I have to stay away from the online comments there are a bunch of people trying to justify this as "informed consent".
Here's a stupid logistical question about laws like that. Who is paying for the ultrasound?
I just made homemade wontons (with wrappers from a package) and they are so easy and good! Why did we never try this before?
I have no idea. This measure was tacked on to something else so it looks like it has a chance to pass. I hope not.
I think I read somewhere that the OK law requires the woman to pay for her own ultrasound.
I just made homemade wontons (with wrappers from a package) and they are so easy and good! Why did we never try this before?
I don't know, but feel free to bring some samples out here in a few weeks.

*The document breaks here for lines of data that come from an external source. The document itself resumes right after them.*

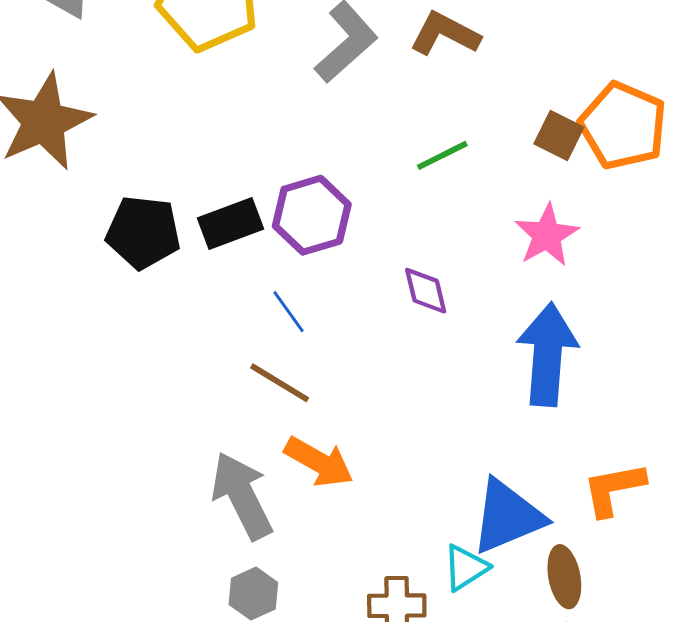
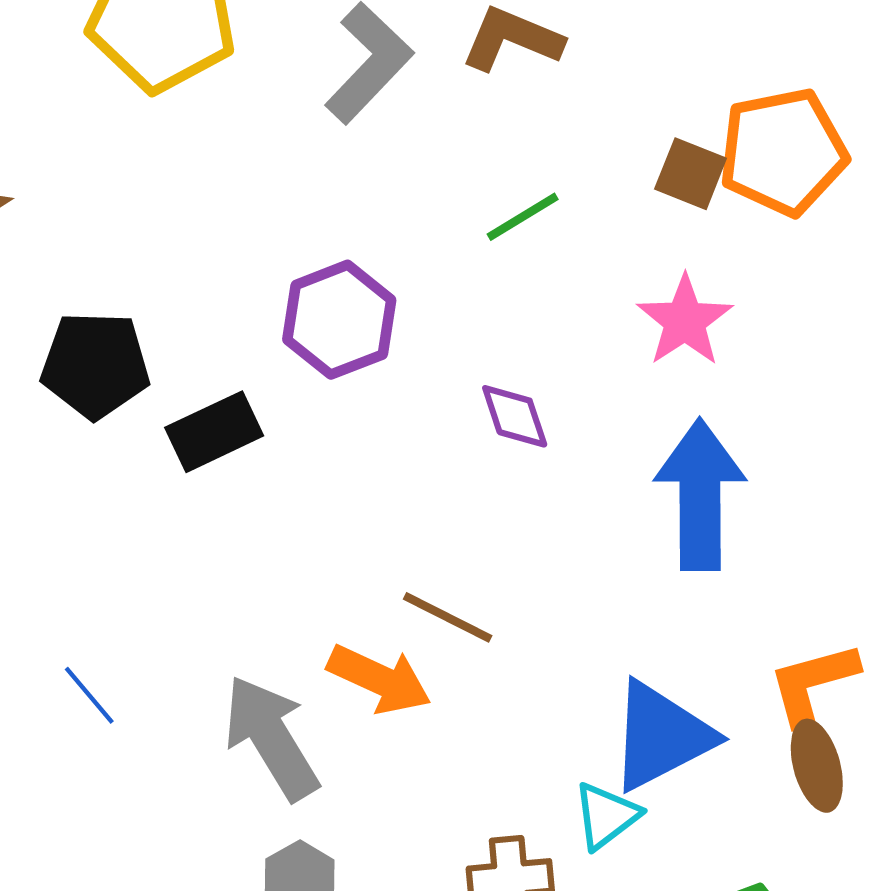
orange pentagon: (623, 126) -> (783, 152), turned -30
black rectangle: (230, 224) -> (214, 432), moved
blue line: (288, 312) -> (89, 695), moved
brown line: (280, 383) -> (448, 617), moved
brown ellipse: (564, 577) -> (817, 766), moved

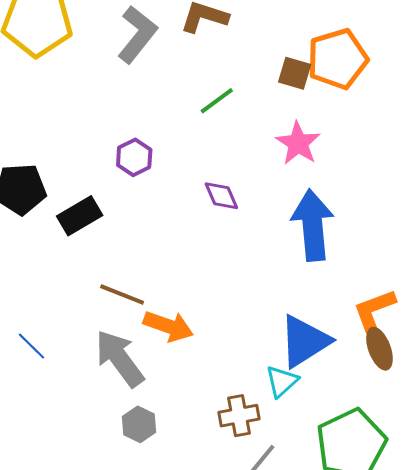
purple hexagon: (339, 320) -> (134, 157), size x0.7
brown line: (448, 617) -> (122, 294), moved

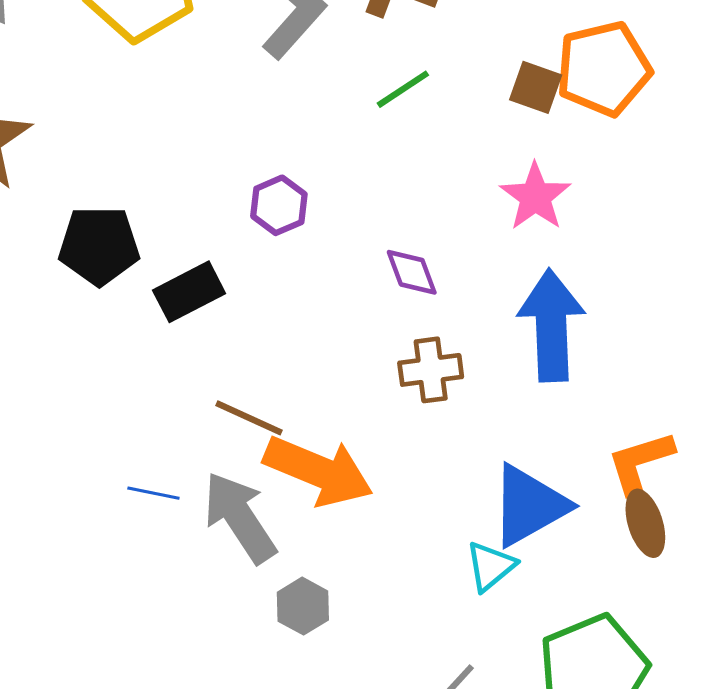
green line: (217, 101) -> (403, 89), moved
orange arrow: (168, 326) -> (318, 471), size x1.4
blue line: (31, 346) -> (153, 493), moved, turned -36
brown cross: (239, 416) -> (431, 370), moved
gray hexagon: (139, 424) -> (303, 606), moved

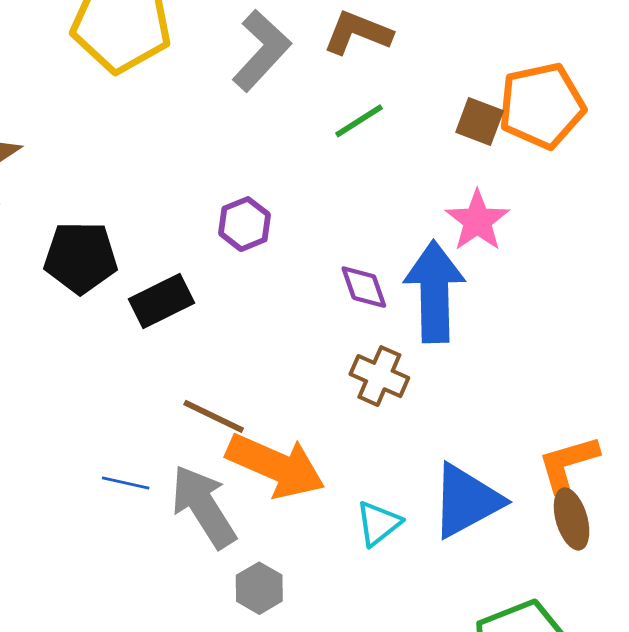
blue arrow: (551, 325) -> (434, 292), moved
brown cross: (431, 370) -> (379, 376), turned 30
cyan triangle: (490, 566) -> (378, 524), moved

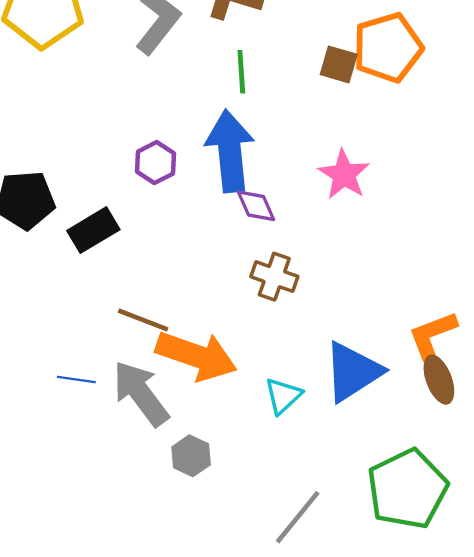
green line: (359, 121) -> (241, 72), turned -57
pink star: (477, 221) -> (344, 175), moved
blue arrow: (434, 292) -> (230, 151), moved

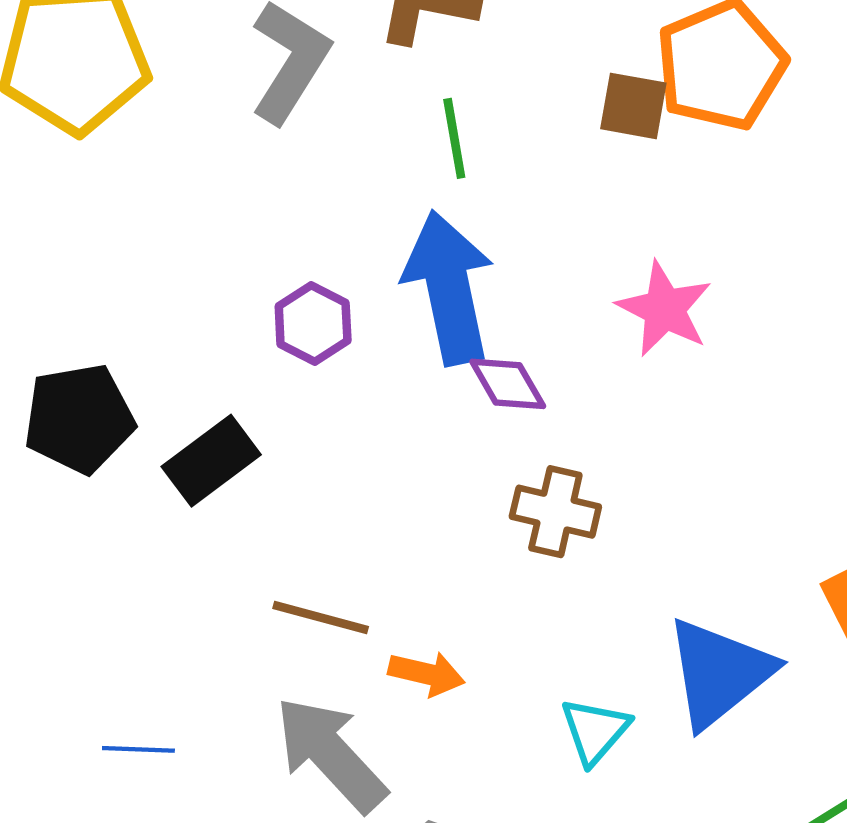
orange arrow: (196, 356) -> (426, 674), size x0.5
blue line: (76, 380) -> (138, 749), moved

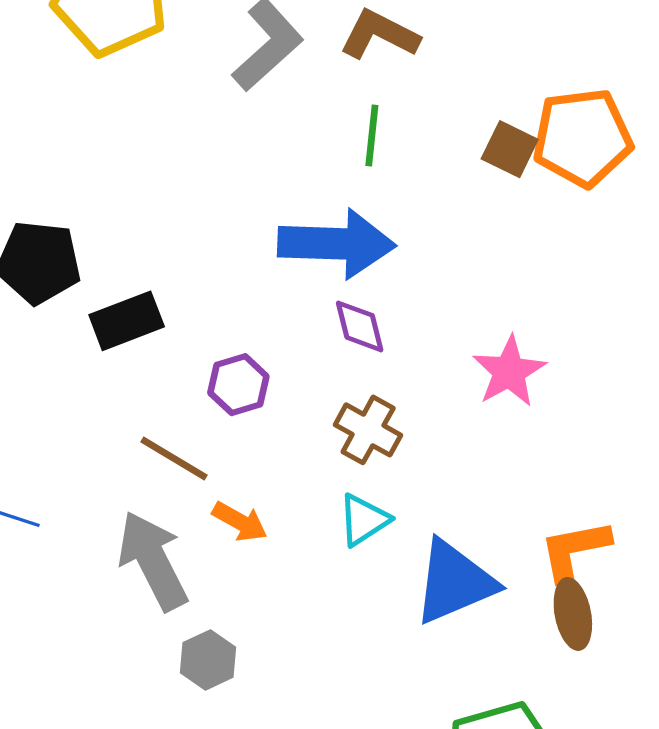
blue arrow: (449, 288) -> (337, 244), turned 88
pink star: (664, 309) -> (509, 372), moved
purple hexagon: (313, 323) -> (238, 385), moved
cyan triangle: (595, 731) -> (364, 520), moved

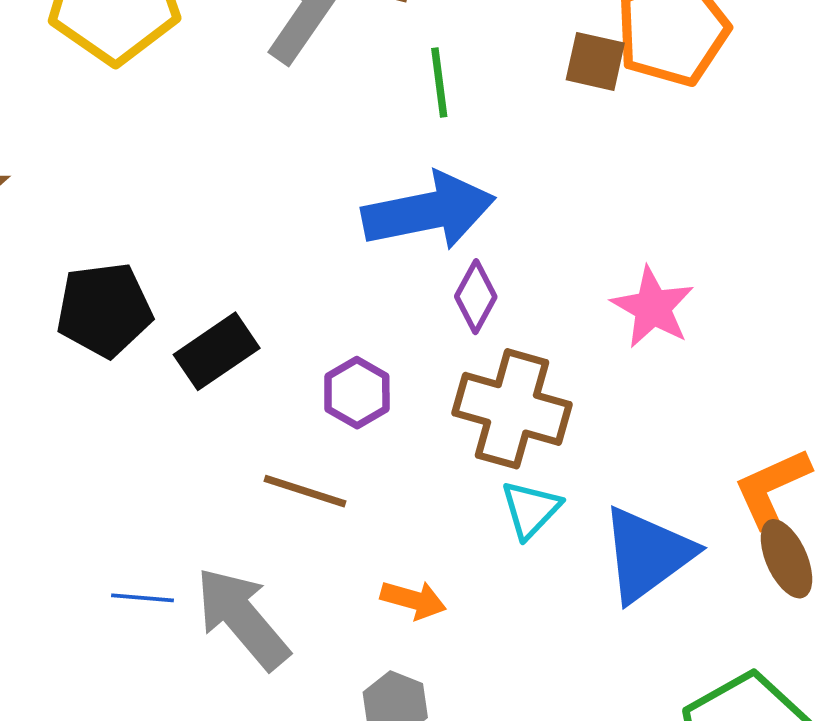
purple diamond: (360, 326) -> (476, 297), turned 56
brown cross: (368, 430) -> (512, 409), size x1.5
orange arrow: (240, 522) -> (413, 600), moved
gray arrow: (153, 561) -> (242, 618), moved

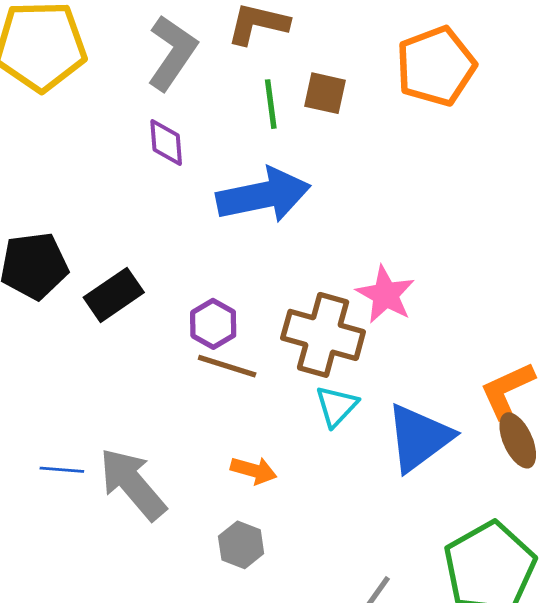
brown square: (595, 61) -> (325, 93), moved
purple diamond: (476, 297) -> (166, 142), moved, turned -33
pink star: (653, 307) -> (386, 295), moved
brown line: (305, 491) -> (227, 366), moved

I think I read somewhere that the OK law requires the woman to pay for her own ultrasound.
That shit is whack. Well, the whole thing is of course, but, what if you can't? They aren't cheap.
Here's a stupid logistical question about laws like that. Who is paying for the ultrasound?
I'm pretty sure the ultrasound is already a mandatory part of the procedure so the doctor knows gestational age and position. It's the "makin' ya look at it" that's new.
I just ate them all. I am, frankly, not sure anyone else in the family got enough to count as dinner. I only feel slightly guilty about this.
It was super easy. I diced some onion, tatsoi, and leftover port roast and sauteed it up in peanut oil, with a spoonful of minced ginger from a jar and some soy sauce. The wrappers are Nasoya brand, from Kroger, in the tofu area. Put a small teaspoonful of the filling in the middle, brush the wrapper with water and close, then brush along the edge and fold in half so they make a little boat/hat. Eve was able to do all this part, it is that easy. Then mr. flea fried them in less than 1/4 inch of peanut oil, less than a minute on a side, just until they brown.
It's the "makin' ya look at it" that's new.
That, and requiring the doctor to do the ultrasound vaginally.